» **Recorded information**:
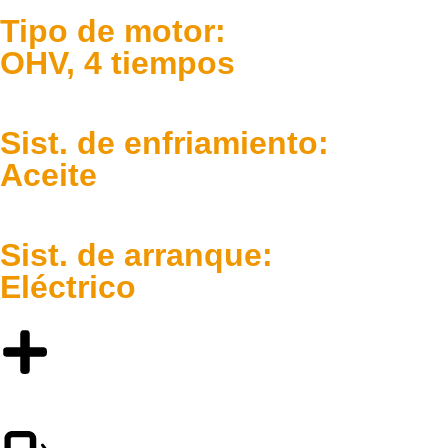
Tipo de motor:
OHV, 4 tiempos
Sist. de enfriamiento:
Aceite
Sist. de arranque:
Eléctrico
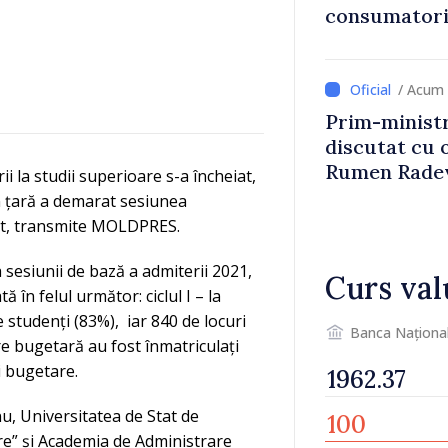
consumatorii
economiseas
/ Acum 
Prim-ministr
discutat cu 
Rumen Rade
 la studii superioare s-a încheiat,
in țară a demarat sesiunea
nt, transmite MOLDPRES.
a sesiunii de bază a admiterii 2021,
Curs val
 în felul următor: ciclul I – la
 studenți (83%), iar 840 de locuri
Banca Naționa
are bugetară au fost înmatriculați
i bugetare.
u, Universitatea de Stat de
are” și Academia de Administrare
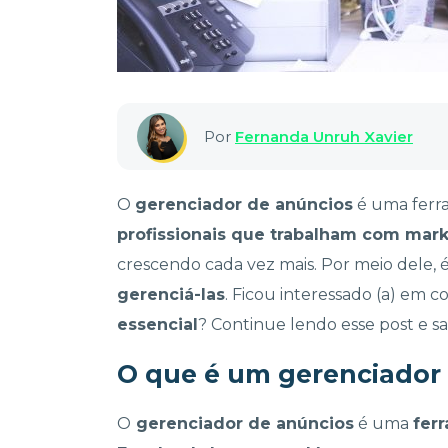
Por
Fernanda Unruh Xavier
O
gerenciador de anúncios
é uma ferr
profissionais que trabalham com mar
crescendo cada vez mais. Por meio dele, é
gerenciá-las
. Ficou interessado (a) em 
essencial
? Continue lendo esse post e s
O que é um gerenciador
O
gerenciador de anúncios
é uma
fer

» **Your goal**:
Look above for the line with "studenți (83%), iar 840 de locuri"; quote it and every line after it, stopping after the line with "profissionais que trabalham com mar", exactly, with nothing added and without pictures.

» **Exercise result**:
 studenți (83%), iar 840 de locuri
Banca Naționa
are bugetară au fost înmatriculați
i bugetare.
u, Universitatea de Stat de
are” și Academia de Administrare
Por
Fernanda Unruh Xavier
O
gerenciador de anúncios
é uma ferr
profissionais que trabalham com mar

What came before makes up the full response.